» **YOUR ASSIGNMENT**
All of the data must be retyped exactly, with nothing left out.

» **DATA EXTRACTS**
○ ○ ○ ○

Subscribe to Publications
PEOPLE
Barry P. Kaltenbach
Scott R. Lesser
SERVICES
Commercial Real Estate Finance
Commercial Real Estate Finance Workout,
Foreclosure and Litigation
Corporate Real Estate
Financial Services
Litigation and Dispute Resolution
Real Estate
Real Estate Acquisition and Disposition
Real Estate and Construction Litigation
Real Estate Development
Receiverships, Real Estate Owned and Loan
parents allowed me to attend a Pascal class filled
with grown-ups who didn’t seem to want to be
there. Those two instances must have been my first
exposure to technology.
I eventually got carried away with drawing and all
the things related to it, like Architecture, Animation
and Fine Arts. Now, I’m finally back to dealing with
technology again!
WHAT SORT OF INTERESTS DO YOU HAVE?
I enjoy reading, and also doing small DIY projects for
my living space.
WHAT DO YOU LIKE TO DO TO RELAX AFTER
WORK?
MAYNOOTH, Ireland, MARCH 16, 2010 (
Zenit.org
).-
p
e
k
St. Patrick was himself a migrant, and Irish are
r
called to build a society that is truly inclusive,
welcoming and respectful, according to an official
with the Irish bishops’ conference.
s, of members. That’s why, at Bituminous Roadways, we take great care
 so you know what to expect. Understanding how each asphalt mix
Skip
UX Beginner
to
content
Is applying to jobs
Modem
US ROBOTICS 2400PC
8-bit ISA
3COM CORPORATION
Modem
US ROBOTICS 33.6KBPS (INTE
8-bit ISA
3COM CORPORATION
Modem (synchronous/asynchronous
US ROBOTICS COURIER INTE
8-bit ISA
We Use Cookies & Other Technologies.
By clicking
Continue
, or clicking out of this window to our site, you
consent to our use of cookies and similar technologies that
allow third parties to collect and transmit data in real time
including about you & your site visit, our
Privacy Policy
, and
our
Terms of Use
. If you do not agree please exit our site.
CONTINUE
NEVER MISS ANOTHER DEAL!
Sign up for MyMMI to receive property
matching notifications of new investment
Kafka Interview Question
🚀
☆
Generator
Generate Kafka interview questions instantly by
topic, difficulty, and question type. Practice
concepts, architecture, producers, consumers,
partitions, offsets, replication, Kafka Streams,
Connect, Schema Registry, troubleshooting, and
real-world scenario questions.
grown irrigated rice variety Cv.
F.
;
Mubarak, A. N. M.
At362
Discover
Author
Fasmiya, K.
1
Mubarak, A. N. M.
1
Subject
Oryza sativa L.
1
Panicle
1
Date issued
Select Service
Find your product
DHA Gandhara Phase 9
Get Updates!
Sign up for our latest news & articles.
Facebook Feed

○ ○ ○ ○

» **RESULT FOR THIS TASK**
Subscribe to Publications
PEOPLE
Barry P. Kaltenbach
Scott R. Lesser
SERVICES
Commercial Real Estate Finance
Commercial Real Estate Finance Workout,
Foreclosure and Litigation
Corporate Real Estate
Financial Services
Litigation and Dispute Resolution
Real Estate
Real Estate Acquisition and Disposition
Real Estate and Construction Litigation
Real Estate Development
Receiverships, Real Estate Owned and Loan
parents allowed me to attend a Pascal class filled
with grown-ups who didn’t seem to want to be
there. Those two instances must have been my first
exposure to technology.
I eventually got carried away with drawing and all
the things related to it, like Architecture, Animation
and Fine Arts. Now, I’m finally back to dealing with
technology again!
WHAT SORT OF INTERESTS DO YOU HAVE?
I enjoy reading, and also doing small DIY projects for
my living space.
WHAT DO YOU LIKE TO DO TO RELAX AFTER
WORK?
MAYNOOTH, Ireland, MARCH 16, 2010 (
Zenit.org
).-
p
e
k
St. Patrick was himself a migrant, and Irish are
r
called to build a society that is truly inclusive,
welcoming and respectful, according to an official
with the Irish bishops’ conference.
s, of members. That’s why, at Bituminous Roadways, we take great care
 so you know what to expect. Understanding how each asphalt mix
Skip
UX Beginner
to
content
Is applying to jobs
Modem
US ROBOTICS 2400PC
8-bit ISA
3COM CORPORATION
Modem
US ROBOTICS 33.6KBPS (INTE
8-bit ISA
3COM CORPORATION
Modem (synchronous/asynchronous
US ROBOTICS COURIER INTE
8-bit ISA
We Use Cookies & Other Technologies.
By clicking
Continue
, or clicking out of this window to our site, you
consent to our use of cookies and similar technologies that
allow third parties to collect and transmit data in real time
including about you & your site visit, our
Privacy Policy
, and
our
Terms of Use
. If you do not agree please exit our site.
CONTINUE
NEVER MISS ANOTHER DEAL!
Sign up for MyMMI to receive property
matching notifications of new investment
Kafka Interview Question
🚀
☆
Generator
Generate Kafka interview questions instantly by
topic, difficulty, and question type. Practice
concepts, architecture, producers, consumers,
partitions, offsets, replication, Kafka Streams,
Connect, Schema Registry, troubleshooting, and
real-world scenario questions.
grown irrigated rice variety Cv.
F.
;
Mubarak, A. N. M.
At362
Discover
Author
Fasmiya, K.
1
Mubarak, A. N. M.
1
Subject
Oryza sativa L.
1
Panicle
1
Date issued
Select Service
Find your product
DHA Gandhara Phase 9
Get Updates!
Sign up for our latest news & articles.
Facebook Feed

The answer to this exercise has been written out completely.